Pengertian yang diberikan KUHAP menunjukan bahwa yang berhak melakukan penahanan adalah penyidik, penuntut umum, atau hakim. Penahanan juga hanya dapat dilakukan sesuai dengan peraturan perundang-undangan yang ada. Seperti yang dikatakan sebelumnya, baik penyidik, penuntut umum, atau hakim dalam melakukan penahanan harus memperhatikan atau didasarkan pada bukti yang cukup dan persyaratan lain yang diatur dalam KUHAP. KUHAP sendiri mengenal dua syarat dalam melakukan penahanan, yaitu:

Syarat Objektif Syarat penahanan objektif memiliki ukuran yang secara tegas diatur dalam undang-undang. Pengaturan terkait Syarat Objektif dapat ditemukan dalam Pasal 21 ayat (4) KUHAP, yang mengatur bahwa penahanan hanya bisa diberlakukan kepada tersangka maupun terdakwa yang melakukan tindak pidana dan/atau percobaan tindak pidana, serta pemberian bantuan dalam hal: a) Tindak pidana yang diancam dengan hukuman penjara lima tahun atau lebih; atau b) Tindak pidana yang diatur dalam Pasal 282 ayat (3), Pasal 296, Pasal 335 ayat (1), Pasal 351 ayat (1), Pasal 353 ayat (1), Pasal 372, Pasal 378, Pasal 379 a, Pasal 453, Pasal 454, Pasal 455, Pasal 459, Pasal 480 dan Pasal 506 KUHAP, Pasal 25 dan Pasal 26 Rechtenordonnantie, Pasal 1, Pasal 2 dan Pasal 4 Undang-undang Tindak Pidana Imigrasi, Pasal 36 ayat (7), Pasal 41, Pasal 42, Pasal 43, Pasal 47 dan Pasal 48 Undang-undang Nomor 9 Tahun 1976 tentang Narkotika.

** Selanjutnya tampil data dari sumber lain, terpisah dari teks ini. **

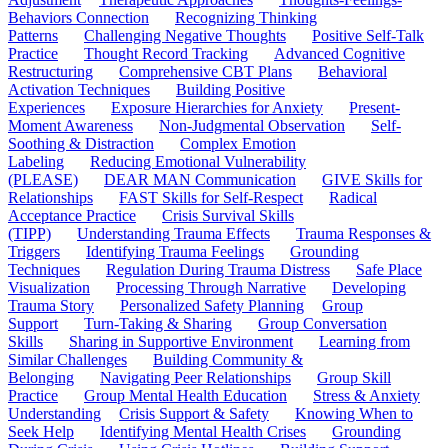
Behaviors Connection
Recognizing Thinking
Patterns
Challenging Negative Thoughts
Positive Self-Talk
Practice
Thought Record Tracking
Advanced Cognitive
Restructuring
Comprehensive CBT Plans
Behavioral
Activation Techniques
Building Positive
Experiences
Exposure Hierarchies for Anxiety
Present-
Moment Awareness
Non-Judgmental Observation
Self-
Soothing & Distraction
Complex Emotion
Labeling
Reducing Emotional Vulnerability
(PLEASE)
DEAR MAN Communication
GIVE Skills for
Relationships
FAST Skills for Self-Respect
Radical
Acceptance Practice
Crisis Survival Skills
(TIPP)
Understanding Trauma Effects
Trauma Responses &
Triggers
Identifying Trauma Feelings
Grounding
Techniques
Regulation During Trauma Distress
Safe Place
Visualization
Processing Through Narrative
Developing
Trauma Story
Personalized Safety Planning
Group
Support
Turn-Taking & Sharing
Group Conversation
Skills
Sharing in Supportive Environment
Learning from
Similar Challenges
Building Community &
Belonging
Navigating Peer Relationships
Group Skill
Practice
Group Mental Health Education
Stress & Anxiety
Understanding
Crisis Support & Safety
Knowing When to
Seek Help
Identifying Mental Health Crises
Grounding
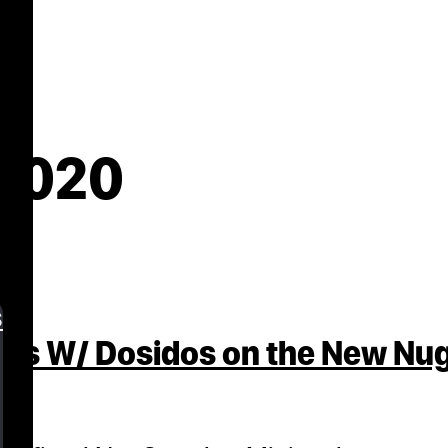
 2020
s
abs W/ Dosidos on the New Nu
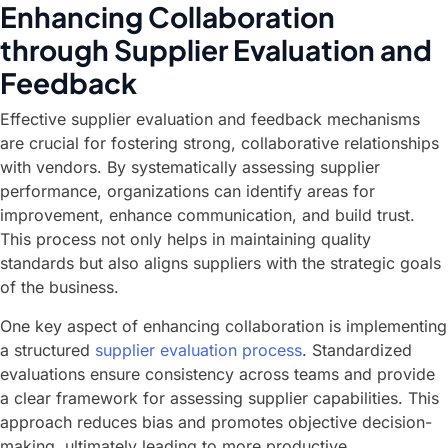
Enhancing Collaboration
through Supplier Evaluation and
Feedback
Effective supplier evaluation and feedback mechanisms
are crucial for fostering strong, collaborative relationships
with vendors. By systematically assessing supplier
performance, organizations can identify areas for
improvement, enhance communication, and build trust.
This process not only helps in maintaining quality
standards but also aligns suppliers with the strategic goals
of the business.
One key aspect of enhancing collaboration is implementing
a structured
supplier evaluation process
. Standardized
evaluations ensure consistency across teams and provide
a clear framework for assessing supplier capabilities. This
approach reduces bias and promotes objective decision-
making, ultimately leading to more productive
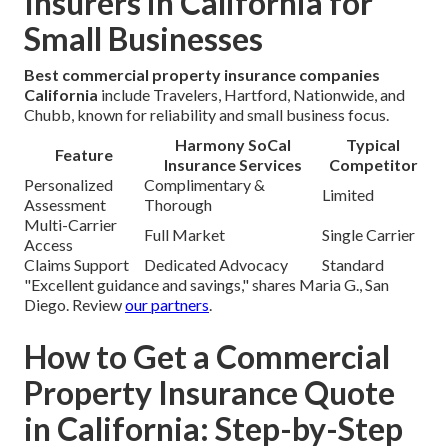
Insurers in California for
Small Businesses
Best commercial property insurance companies
California
include Travelers, Hartford, Nationwide, and
Chubb, known for reliability and small business focus.
Harmony SoCal
Typical
Feature
Insurance Services
Competitor
Personalized
Complimentary &
Limited
Assessment
Thorough
Multi-Carrier
Full Market
Single Carrier
Access
Claims Support
Dedicated Advocacy
Standard
"Excellent guidance and savings," shares Maria G., San
Diego. Review
our partners
.
How to Get a Commercial
Property Insurance Quote
in California: Step-by-Step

Syarat Subjektif Syarat penahanan subjektif merupakan syarat yang bersumber dari penilaian dan kekhawatiran penyidik bahwa jika terdakwa tidak ditahan maka terdakwa akan kabur, akan merusak atau menghilangkan bukti, dan bahkan akan mengulangi tindak pidana tersebut (Winata, Sugiartha, & Widyantara, 2021).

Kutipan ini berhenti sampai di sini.